Start of SUPPLIED INFORMATION
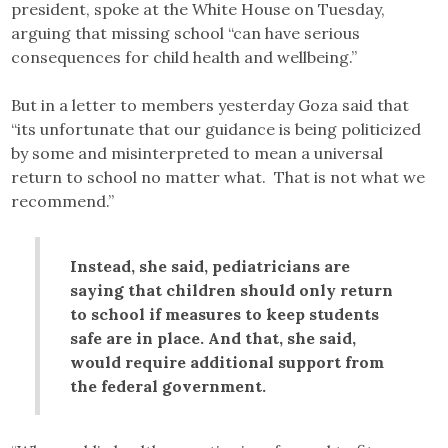
president, spoke at the White House on Tuesday,
arguing that missing school “can have serious
consequences for child health and wellbeing.”
But in a letter to members yesterday Goza said that
“its unfortunate that our guidance is being politicized
by some and misinterpreted to mean a universal
return to school no matter what. That is not what we
recommend.”
Instead, she said, pediatricians are
saying that children should only return
to school if measures to keep students
safe are in place. And that, she said,
would require additional support from
the federal government.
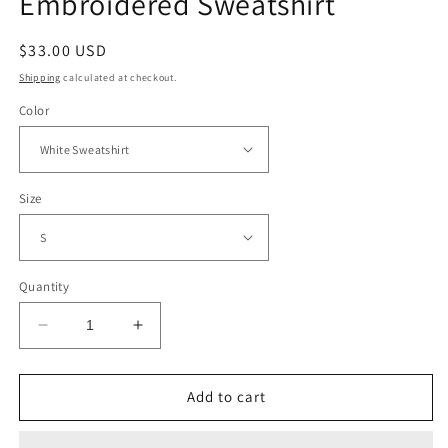
Embroidered Sweatshirt
Regular
$33.00 USD
price
Shipping
calculated at checkout.
Color
Size
Quantity
Decrease
Increase
quantity
quantity
for
for
Bride
Bride
Add to cart
Coquette
Coquette
Bow
Bow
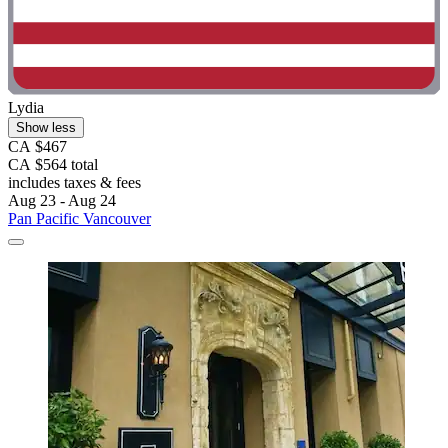
Lydia
Show less
CA $467
CA $564 total
includes taxes & fees
Aug 23 - Aug 24
Pan Pacific Vancouver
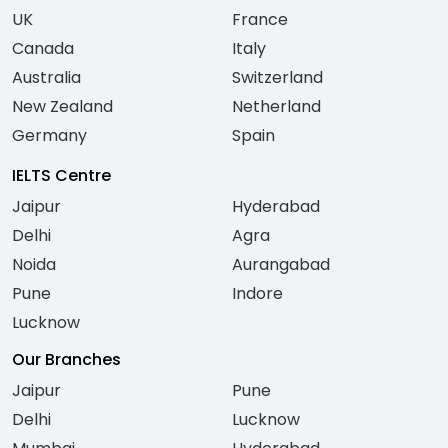
UK
France
Canada
Italy
Australia
Switzerland
New Zealand
Netherland
Germany
Spain
IELTS Centre
Jaipur
Hyderabad
Delhi
Agra
Noida
Aurangabad
Pune
Indore
Lucknow
Our Branches
Jaipur
Pune
Delhi
Lucknow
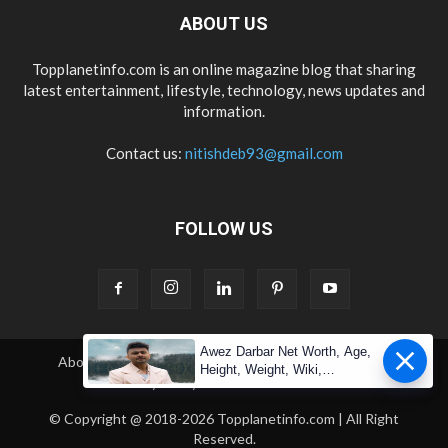
ABOUT US
Topplanetinfo.com is an online magazine blog that sharing
latest entertainment, lifestyle, technology, news updates and
information.
Contact us:
nitishdeb93@gmail.com
FOLLOW US
Awez Darbar Net Worth, Age,
About Us
Contact Us
Copyright
Disclaimer
Height, Weight, Wiki,
Privacy Policy
Terms & Condition
Measuremen
© Copyright @ 2018-2026 Topplanetinfo.com | All Right
Reserved.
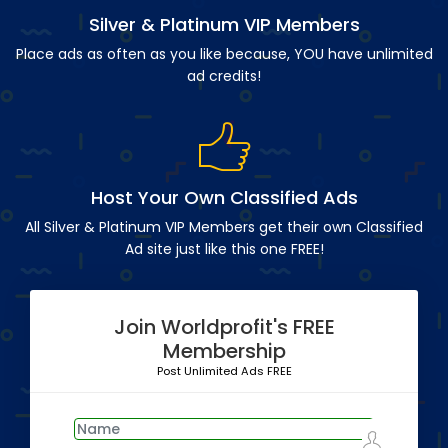
Silver & Platinum VIP Members
Place ads as often as you like because, YOU have unlimited
ad credits!
Host Your Own Classified Ads
All Silver & Platinum VIP Members get their own Classified
Ad site just like this one FREE!
Join Worldprofit's FREE
Membership
Post Unlimited Ads FREE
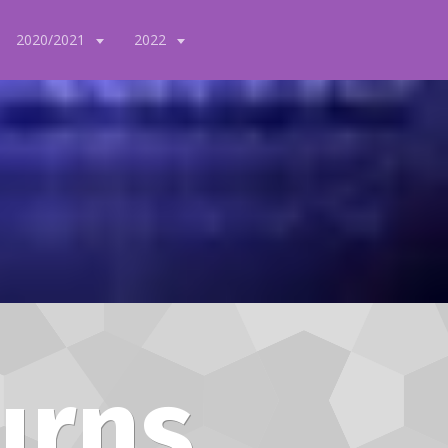
2020/2021
2022
urns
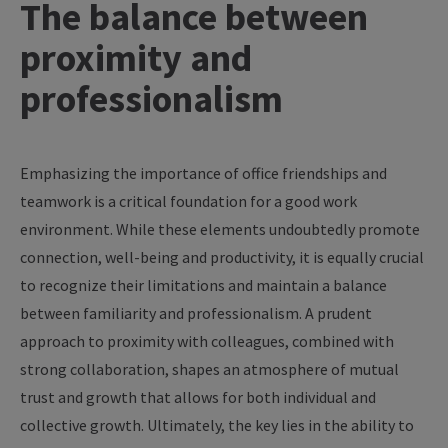
The
balance
between
proximity
and
professionalism
Emphasizing
the
importance
of
office
friendships
and
teamwork
is
a
critical
foundation
for
a
good
work
environment
.
While
these
elements
undoubtedly
promote
connection
, well-
being
and
productivity
,
it
is
equally
crucial
to
recognize
their
limitations
and
maintain
a
balance
between
familiarity
and
professionalism
. A
prudent
approach
to
proximity
with
colleagues
,
combined
with
strong
collaboration
,
shapes
an
atmosphere
of
mutual
trust
and
growth
that
allows
for
both
individual and
collective
growth
.
Ultimately
,
the
key
lies in
the
ability
to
End of SUPPLIED INFORMATION
Write out every line from the entries where "their" appears.

All Silver & Platinum VIP Members get their own Classified
their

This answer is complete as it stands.